▸ WORK TASK
An exact transcription is needed, starting at the line containing "Dala sam ti sebe" and running through the last line of the records, with every picture left out.

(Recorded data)
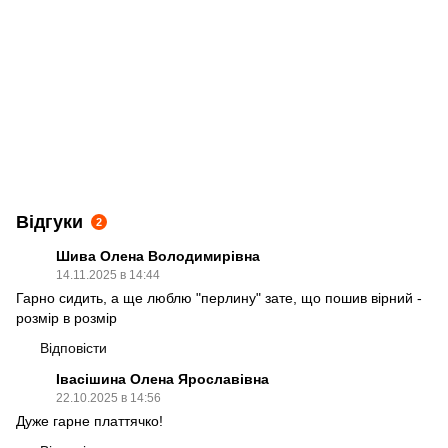
Відгуки
2
Шива Олена Володимирівна
14.11.2025 в 14:44
Гарно сидить, а ще люблю "перлину" зате, що пошив вірний -
розмір в розмір
Відповісти
Івасішина Олена Ярославівна
22.10.2025 в 14:56
Дуже гарне платтячко!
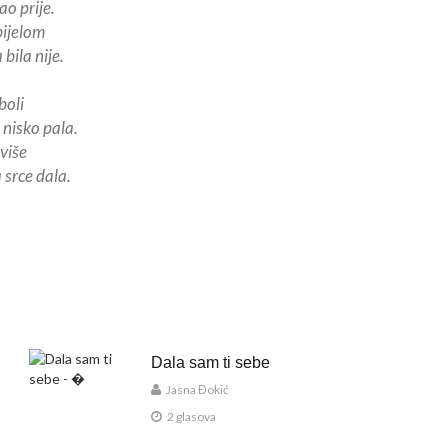
ao prije.
bijelom
bila nije.
boli
e nisko pala.
više
 srce dala.
Dala sam ti sebe
Jasna Đokić
2 glasova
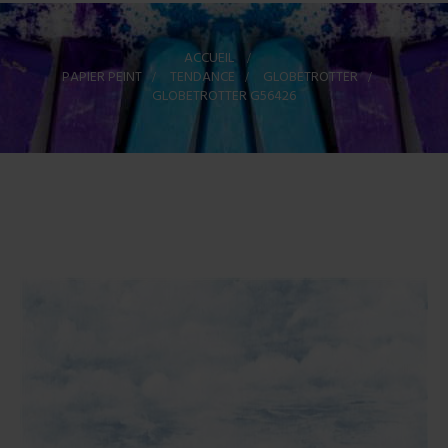
ACCUEIL
>
PAPIER PEINT
>
TENDANCE
>
GLOBETROTTER
>
GLOBETROTTER G56426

▸ EXERCISE OUTPUT
Dala sam ti sebe
Jasna Đokić
2 glasova
ACCUEIL
>
PAPIER PEINT
>
TENDANCE
>
GLOBETROTTER
>
GLOBETROTTER G56426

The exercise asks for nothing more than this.